Given entries section start
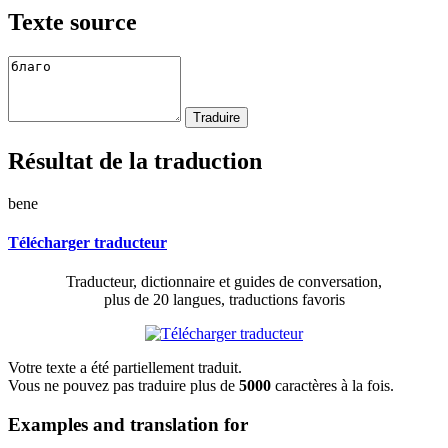
Texte source
Résultat de la traduction
bene
Télécharger traducteur
Traducteur, dictionnaire et guides de conversation,
plus de 20 langues, traductions favoris
Votre texte a été partiellement traduit.
Vous ne pouvez pas traduire plus de
5000
caractères à la fois.
Examples and translation for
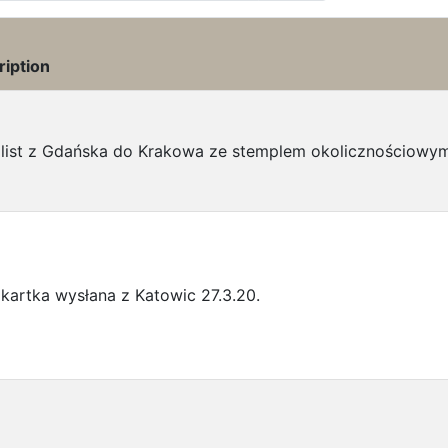
ription
 list z Gdańska do Krakowa ze stemplem okolicznościowym
kartka wysłana z Katowic 27.3.20.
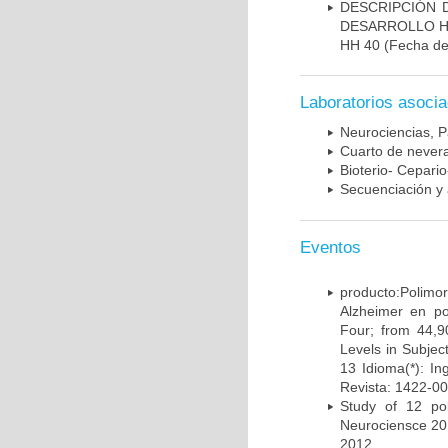
DESCRIPCIÓN 
DESARROLLO HI
HH 40
(Fecha de 
Laboratorios asoci
Neurociencias, P
Cuarto de nevera
Bioterio- Cepario
Secuenciación y 
Eventos
producto:Poli
Alzheimer en po
Four; from 44,9
Levels in Subject
13 Idioma(*): In
Revista: 1422-00
Study of 12 pol
Neurociensce 20
2012.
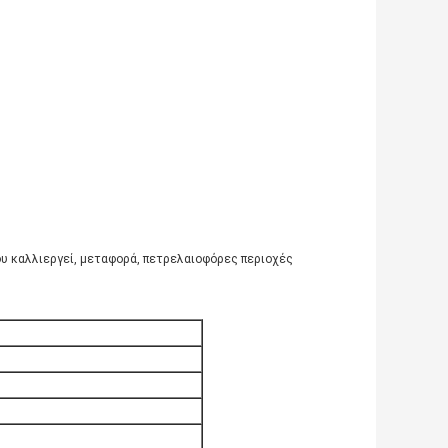
υ καλλιεργεί, μεταφορά, πετρελαιοφόρες περιοχές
Given entries section end
**Exercise objective**
Of the lines above, show those in which "plus" appears.

**Task response**
plus de 20 langues, traductions favoris
Vous ne pouvez pas traduire plus de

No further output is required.